With so many uses to benefit how we look and feel, Botox Cosmetic has steadily become the medical equivalent to a Swiss Army Knife. It can relax wrinkles, stop excessive sweating, and press pause on painful migraines. But did you know that the muscle-relaxing neurotoxin can also come in handy when dealing with the aches and pains that come along with stress?
When tension and stress build in the neck, our muscles may begin to feel tight or achy. Neck pain may also spread to the shoulders. “Tension in the trapezius muscle is quite common in people who work with their hands and basically anyone who sits in front of a computer,” explains Santa Monica, CA dermatologist Ava Shamban, MD. “Stress, of course, causes a generalized muscle tightening and creates a negative feedback loop.”
“This physical pain can then in turn create more anxiety which leads to even more muscular constriction, which further worsens the anxiety,” adds Chico, CA dermatologist Kafele T. Hodari, MD. This is where neurotoxin injections come in to, as Dr. Hodari says, “relieve this vicious cycle.”
By strategically placing neuromodulators into the muscles of the neck, shoulder and even the scalp, you can alleviate the muscular tension, constriction, and pain. “Injecting in the trapezius muscles will help with back and neck pain due to tight muscles,” says New York dermatologist Julie Russak, MD. “It also has the added benefit of helping to straighten your posture.”
Dr.

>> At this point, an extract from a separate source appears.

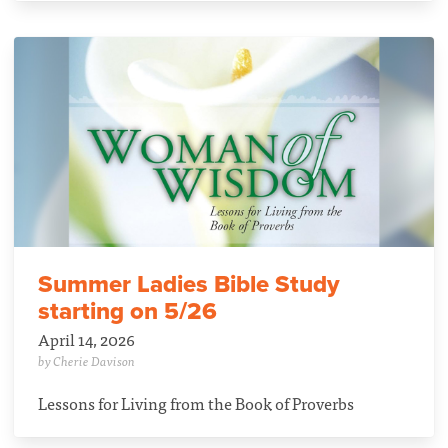
Summer Ladies Bible Study
starting on 5/26
April 14, 2026
by Cherie Davison
Lessons for Living from the Book of Proverbs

Hodari explains that the therapeutic use of neurotoxin in the shoulders can lead to an improved posture due to the elimination of stress-induced pain or anxiety. “As we experience pain, we often adjust the way we stand, move, or otherwise navigate the world,” he says. “This compensation, while meant to alleviate pain, can actually make things worse, as we tend to excessively rely on certain muscle groups over others.”
When asked about possible side effects, like impaired use of the muscle, the experts we spoke to said this treatment came with minimal risks. “The benefits are the improvement of muscle tightness and stress reduction and the risks are really minimal,” notes Dr. Shamban. “There are no published guidelines about dosage, so the main risk is that you have to return to get a second dose!”